Turrets of Scotty's Castle in Death Valley, CA
The turrets of Scotty’s Castle in Death Valley, California. The Castle has an interesting and strange history. Walter Scott ran away as a boy from his Kentucky home to join his brother on a Nevada ranch. He worked several jobs before he was discovered by a talent scout and became a cowboy for Buffalo Bill’s Wild West Show. After touring with the show for twelve years, Death Valley Scotty, as he’d become known, started to convince investors that he had an excellent gold mine in Death Valley. The claim was untrue, and the investors received no returns from the money they gave to extract ore. All but one, Albert Johnson, withdrew. Scotty and Johnson struck up a friendship, despite the fact that Scotty was swindling Johnson. The two began construction on the Death Valley Ranch in the 1920s. Johnson claimed to reporters that Scotty owned it and that Johnson was only his banker, and Scotty claimed that money for the castle came from gold mine profits.
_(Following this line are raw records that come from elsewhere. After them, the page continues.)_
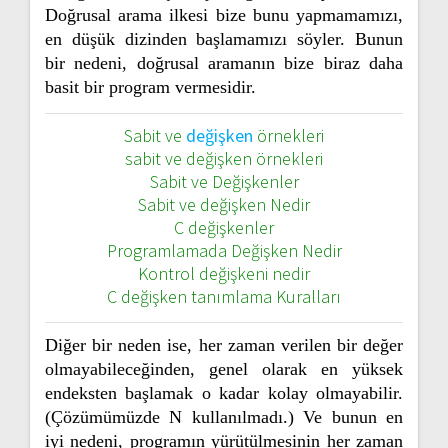
Doğrusal arama ilkesi bize bunu yapmamamızı,
en düşük dizinden başlamamızı söyler. Bunun
bir nedeni, doğrusal aramanın bize biraz daha
basit bir program vermesidir.
Sabit ve
değişken
örnekleri
sabit ve değişken örnekleri
Sabit ve Değişkenler
Sabit ve değişken Nedir
C değişkenler
Programlamada Değişken Nedir
Kontrol değişkeni nedir
C değişken tanımlama Kuralları
Diğer bir neden ise, her zaman verilen bir değer
olmayabileceğinden, genel olarak en yüksek
endeksten başlamak o kadar kolay olmayabilir.
(Çözümümüzde N kullanılmadı.) Ve bunun en
iyi nedeni, programın yürütülmesinin her zaman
When the Depression hit the area in the 1930s, construction on the Ranch, known now as Scotty’s Castle, halted, and the structure remains as it did then--unfinished.
Death Valley National Park is located east of the Sierra Nevada Mountain Range. It is home to the lowest point in North America at Badwater, which is 282 feet below sea level, but it also encompasses parts of several mountain ranges. Its highest point is Telescope Peak, at 11,049 feet. Located in an rainshadow exaggerated by the presence of four major mountain ranges between it and the ocean, Death Valley receives less than two inches of rainfall a year and is famous as one of the hottest and driest places in North America. Summer temperatures often hover around 120 degrees Fahrenheit.